So today was St. Patrick's Day, I'm not Irish and I don't think I know anyone that is, but I wanted to go all out, because well it's the only holiday you don't have to celebrate.
I'd planned to dye our milk green and pretend leprechauns came and visited us overnight, but our milk went bad and I didn't have any food coloring. Fail.
Then I planned to get Shamrock headbands for the boys to wear to Little Gym. Fail. In my defense Max so would not have gone for that business. Mason probably would've protested it as well. But the one minute they would've worn them would've probably made for some pretty cute pictures.
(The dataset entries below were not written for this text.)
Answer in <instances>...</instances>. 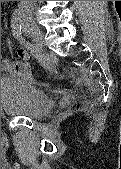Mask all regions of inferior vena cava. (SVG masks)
Returning <instances> with one entry per match:
<instances>
[{"instance_id": "1", "label": "inferior vena cava", "mask_w": 121, "mask_h": 169, "mask_svg": "<svg viewBox=\"0 0 121 169\" xmlns=\"http://www.w3.org/2000/svg\"><path fill=\"white\" fill-rule=\"evenodd\" d=\"M26 3H29V4H33L35 1H24Z\"/></svg>"}]
</instances>
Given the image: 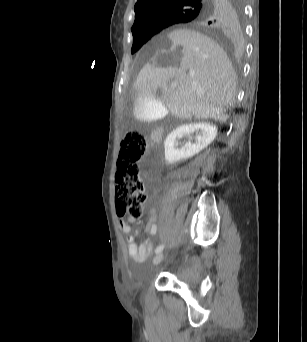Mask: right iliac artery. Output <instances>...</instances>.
<instances>
[{"mask_svg":"<svg viewBox=\"0 0 307 342\" xmlns=\"http://www.w3.org/2000/svg\"><path fill=\"white\" fill-rule=\"evenodd\" d=\"M163 248H164V245L158 246V247L156 248V250H155V253L161 252V251L163 250Z\"/></svg>","mask_w":307,"mask_h":342,"instance_id":"right-iliac-artery-1","label":"right iliac artery"}]
</instances>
Last resort was my brilliant idea to get McDonald's Shamrock shakes for Mason and I's dessert after the park. First of all, what better way to leave the park without a meltdown than McD's bribery. Nothing beats paying 99 cents for a cheap happy meal toy (that I probably have 3 of somewhere in my house) to get from point A to point B. Secondly, I've never tasted the Shamrock delight people rave over. And third, it'd be my St. Patty's holiday score. Before I pulled in to the golden arched euphoria, everyone had cried themselves to sleep. Fail.
I did manage to remember it was St. Patrick's Day as we were walking out the door and got the boys in green shirts. Thank goodness too, because apparently people don't mess around on St. Patty's day. I kid you not there was not one child (or parent for that matter) not sporting a shade of green. I felt a little morbid in my black Nike running shorts and black v-neck. Sue me, I am NOT festive (as noted in above holiday parenting failures). I mean the umbrella stroller I was pushing had some sage on it, that counts right? I mean it is the hottest new accessory in my closet, er, mom-mobile. Holiday fail 4.
Eh, at least Easter is soon. I have high hopes of bunny suits for my kids.
"Happy" St. Patrick's Day from the bash brothers.